Benefícios Surpreendentes para Brasil e China
Um recente relatório da Global Trade Alert revelou que o Brasil será o país mais favorecido com a nova alíquota tarifária global, anunciada pelo presidente Donald Trump. O estudo indica uma redução significativa de 13,6 pontos percentuais nas tarifas médias brasileiras, enquanto a China se destaca em segundo lugar, com uma diminuição de 7,1 pontos, seguida da Índia com uma queda de 5,6 pontos.
A informação foi divulgada inicialmente pelo jornal britânico Financial Times e posteriormente confirmada pelo g1, que teve acesso ao documento completo.
As novas tarifas globais, que começarão a valer às 00h01 do horário de Washington na próxima terça-feira (24), foram introduzidas após Trump anunciar uma alíquota inicial de 10%, que foi rapidamente elevada para 15% em menos de 24 horas. Essa decisão seguiu-se a um veredicto da Suprema Corte dos EUA que invalidou o uso da Lei de Poderes Econômicos de Emergência Internacional (IEEPA) para a implementação de tarifas.

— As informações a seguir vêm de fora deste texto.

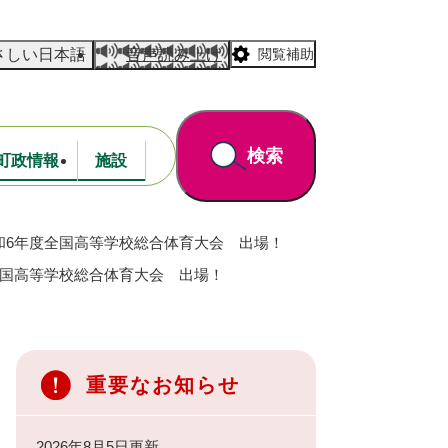
さしい日本語
音声読み上げ
閲覧補助
検索
町政情報
施設
和6年度全国高等学校総合体育大会 出場！
道路・公園
財政
全国高等学校総合体育大会 出場！
重要なお知らせ
2026年8月5日更新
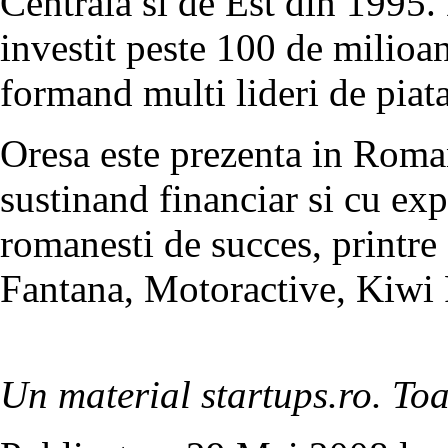
Centrala si de Est din 1995.
investit peste 100 de milioa
formand multi lideri de piata
Oresa este prezenta in Roman
sustinand financiar si cu ex
romanesti de succes, printre
Fantana, Motoractive, Kiwi 
Un material startups.ro. Toa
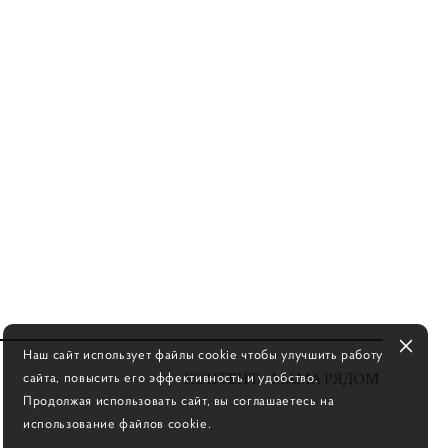
Наш сайт использует файлы cookie чтобы улучшить работу
сайта, повысить его эффективность и удобство.
КОНТЕНТ - МАМА РЯДОМ
Продолжая использовать сайт, вы соглашаетесь на
использование файлов cookie.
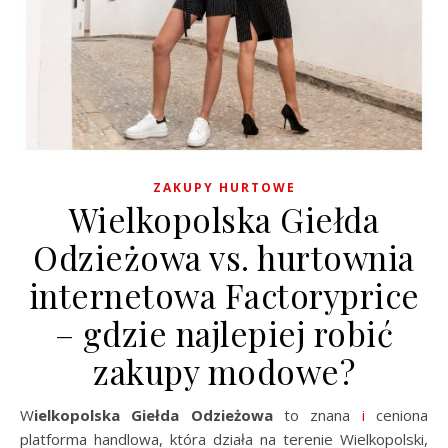
ZAKUPY HURTOWE
Wielkopolska Giełda
Odzieżowa vs. hurtownia
internetowa Factoryprice
– gdzie najlepiej robić
zakupy modowe?
Wielkopolska Giełda Odzieżowa
to znana
i
ceniona
platforma handlowa, która działa na terenie Wielkopolski,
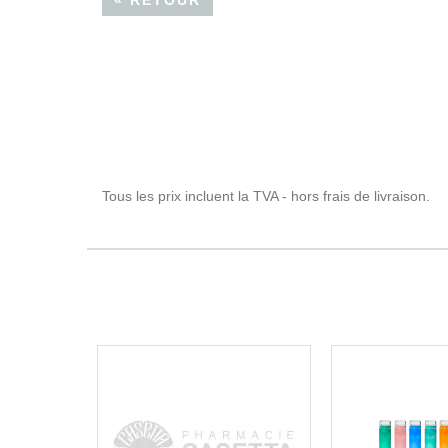
« RETOUR
Tous les prix incluent la TVA - hors frais de livraison.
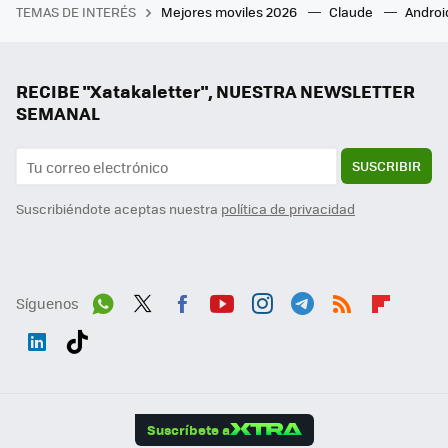
TEMAS DE INTERÉS
Mejores moviles 2026
Claude
Androi
RECIBE "Xatakaletter", NUESTRA NEWSLETTER
SEMANAL
SUSCRIBIR
Suscribiéndote aceptas nuestra
política de privacidad
Síguenos
Wh
Twit
Fac
You
Inst
Tele
RSS
Flip
ats
ter
ebo
tub
agr
gra
boa
Link
Tikt
App
ok
e
am
m
rd
edI
ok
Suscríbete a
n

Vale destacar que, apesar da abrangência das novas taxas, algumas categorias de produtos, como minerais essenciais, bens agrícolas e componentes eletrônicos, terão exceções aplicáveis.
Novas Tarifas e Seus Impactos
Com a aplicação das novas tarifas, aliados dos Estados Unidos, como Reino Unido (+2,1 pontos), União Europeia (+0,8 ponto) e Japão (+0,4 ponto), enfrentarão tarifas aumentadas. O economista Johannes Fritz, que elaborou a análise, comentou sobre as implicações dessa mudança, destacando que os países criticados pela administração americana, incluindo Brasil, China, México e Canadá, são os principais beneficiados.
“Embora esse regime de tarifas tenha uma duração potencial de apenas 150 dias, a administração sinalizou que se concentrará em legislações que permitam a imposição de tarifas. Isso significa que, na prática, um novo ciclo tarifário se inicia”, afirmou Fritz, ressaltando as incertezas que cercam o cenário econômico.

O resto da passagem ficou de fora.